# Extracted information
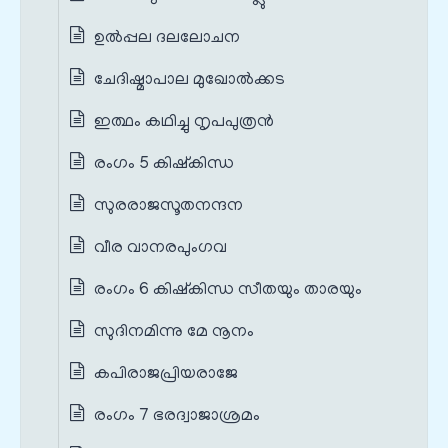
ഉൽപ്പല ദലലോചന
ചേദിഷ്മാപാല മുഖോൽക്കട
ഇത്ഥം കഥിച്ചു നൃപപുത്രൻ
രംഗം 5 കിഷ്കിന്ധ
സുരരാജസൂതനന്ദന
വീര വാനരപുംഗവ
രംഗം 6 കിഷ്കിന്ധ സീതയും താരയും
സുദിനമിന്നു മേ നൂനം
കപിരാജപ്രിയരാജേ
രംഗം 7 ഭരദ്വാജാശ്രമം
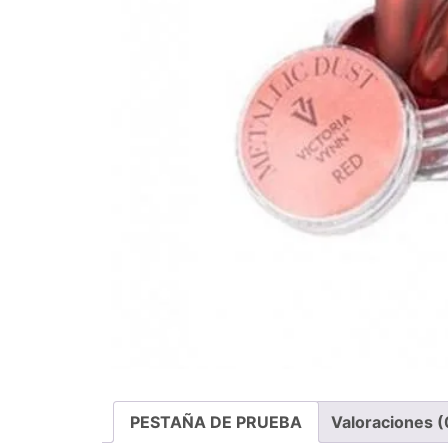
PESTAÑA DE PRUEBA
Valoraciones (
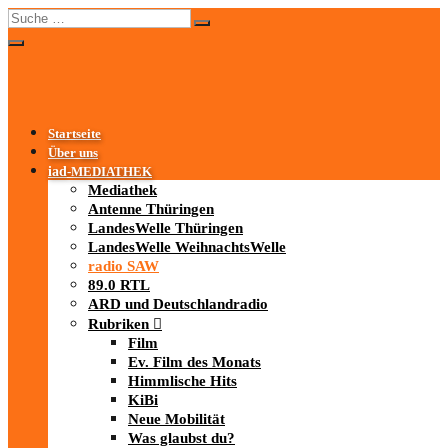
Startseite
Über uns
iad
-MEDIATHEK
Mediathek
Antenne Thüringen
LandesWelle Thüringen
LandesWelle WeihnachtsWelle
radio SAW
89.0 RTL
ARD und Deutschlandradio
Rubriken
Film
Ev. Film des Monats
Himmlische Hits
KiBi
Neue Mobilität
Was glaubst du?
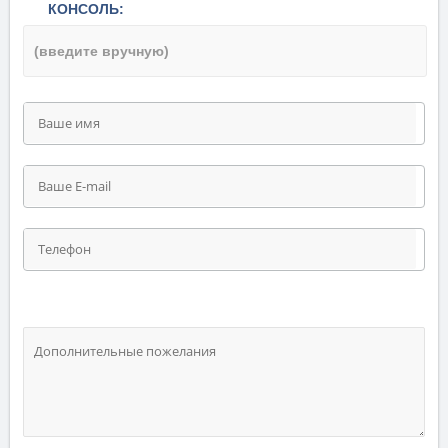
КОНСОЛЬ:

* * *

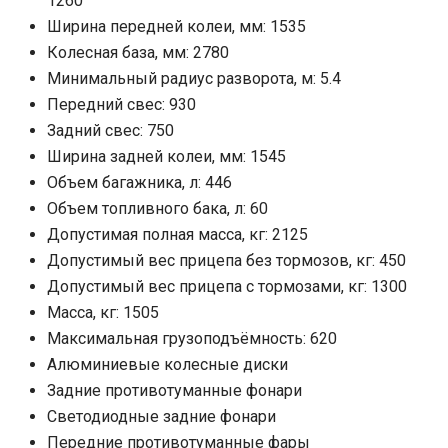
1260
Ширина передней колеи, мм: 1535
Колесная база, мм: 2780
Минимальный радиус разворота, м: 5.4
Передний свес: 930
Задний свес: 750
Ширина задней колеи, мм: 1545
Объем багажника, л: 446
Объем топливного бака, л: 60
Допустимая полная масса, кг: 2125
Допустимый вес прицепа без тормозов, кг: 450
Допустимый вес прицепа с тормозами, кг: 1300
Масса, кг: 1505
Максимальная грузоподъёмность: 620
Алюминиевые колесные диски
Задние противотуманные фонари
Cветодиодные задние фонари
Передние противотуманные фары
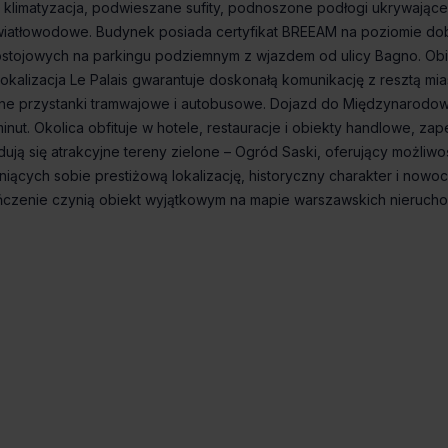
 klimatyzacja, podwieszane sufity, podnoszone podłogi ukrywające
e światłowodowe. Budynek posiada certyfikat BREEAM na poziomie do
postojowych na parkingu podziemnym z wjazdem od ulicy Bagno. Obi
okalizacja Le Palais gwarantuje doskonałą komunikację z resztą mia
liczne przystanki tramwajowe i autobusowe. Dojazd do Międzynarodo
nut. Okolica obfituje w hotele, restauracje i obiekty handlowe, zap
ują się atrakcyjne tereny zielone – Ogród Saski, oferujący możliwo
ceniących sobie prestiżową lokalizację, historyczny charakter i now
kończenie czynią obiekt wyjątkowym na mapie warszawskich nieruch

* * *

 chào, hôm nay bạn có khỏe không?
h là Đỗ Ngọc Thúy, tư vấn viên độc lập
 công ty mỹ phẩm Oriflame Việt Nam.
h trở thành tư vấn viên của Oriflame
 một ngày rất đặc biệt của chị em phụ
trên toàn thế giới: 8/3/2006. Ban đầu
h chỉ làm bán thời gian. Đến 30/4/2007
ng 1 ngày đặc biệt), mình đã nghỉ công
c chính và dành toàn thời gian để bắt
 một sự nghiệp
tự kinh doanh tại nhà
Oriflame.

# What you are asked to do
Find every line in the records above that holds the word "фонари", and copy each one.

# Result of the exercise
Задние противотуманные фонари
Cветодиодные задние фонари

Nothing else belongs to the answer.